We are roused early the next day by the summoning hum of the city and make our way to Brick Lane, a long time migrant and low-income area of East London that has morphed in recent years to form the setting of innumerable art galleries, bars and cafes.
With its vibrant village atmosphere, it's a great place to grab a coffee before setting out for the day. A little more familiar with the city, following the previous day of Tube rides we continue on foot; our moseying tourist tempo revealing by contrast the quick pace of the city and some of the local rituals; resting on a deck chair in "Green Park", perhaps the most seductive.
Meandering on, we chance upon the River Thames and a bunch of the must-see sights that dot its Northern promenade. Perched, set-like over the waterway; Tower Bridge, seemingly named for its two grand structural towers joined by a delicate fretwork of suspension cable, is perhaps one of the city's most elegant structures. Built in 1894, the crossing is one of dozens bridging the city's North and South banks.

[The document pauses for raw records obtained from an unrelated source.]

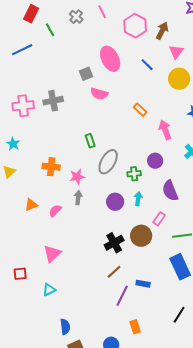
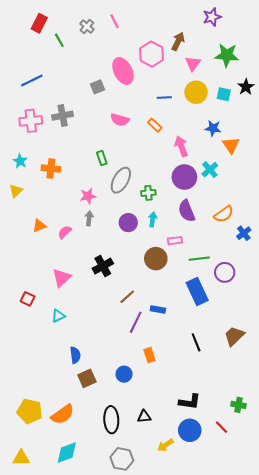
pink hexagon: (135, 26) -> (152, 54), moved
blue line: (22, 50) -> (32, 81), moved
blue line: (147, 65) -> (164, 98), moved, turned -48
pink semicircle: (99, 94) -> (120, 120), moved
purple circle: (155, 161) -> (184, 177), moved, size x1.5
orange cross: (51, 167) -> (51, 169), moved
pink rectangle: (159, 219) -> (175, 241), turned 48
black cross: (114, 243) -> (103, 266), moved
red square: (20, 274) -> (28, 299), turned 32
black line: (179, 315) -> (196, 342), turned -54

A little further along, we reach the unmistakable Tate Modern Art Gallery, an immense former Power Station, which was reopened as a gallery in 2000 after a refurbishment by the prolific Swiss architects Herzog & de Meuron. A city within a building, the gallery is laden with education programs, talks and symposia creating unconventionally upbeat qualities for a museum, boasting some of the 20th century's seminal ideas in art, architecture and performance.

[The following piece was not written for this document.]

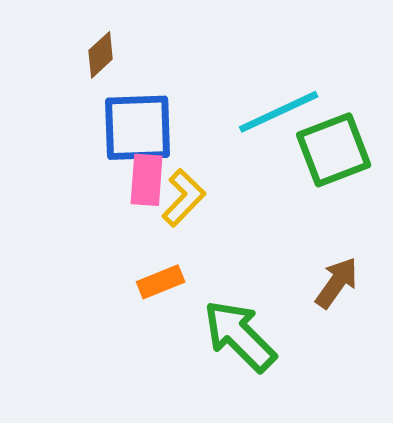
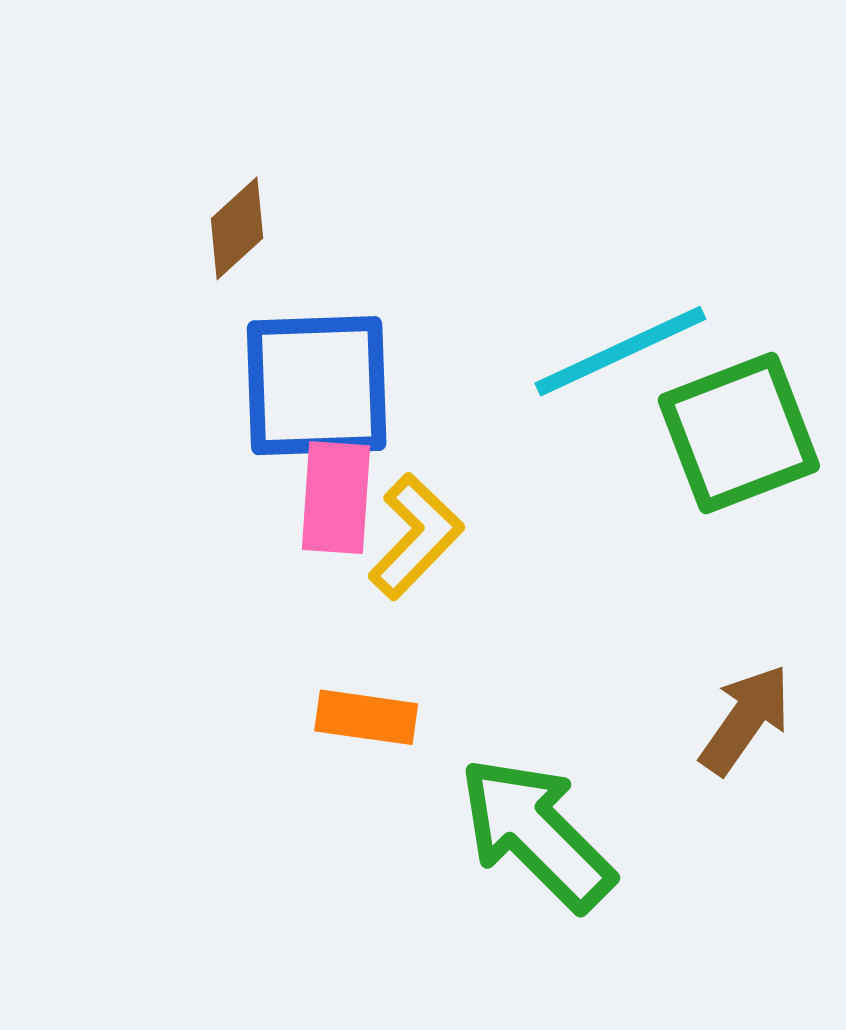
orange rectangle: (161, 282) -> (366, 717), turned 30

Commissioning temporary art installations by some of the world's most adept contemporary artists, the sublime ground level "Turbine Hall" was recently the subject of Colombian artist Doris Salcedo's work. An insidiously snaking fault-line was cut into the gallery's concrete floor, revealing glimpses of the historic building's underbelly; just one more reminder of London's brimming history. Galleries, museums, historical sites and events abounding, London is a living Museum.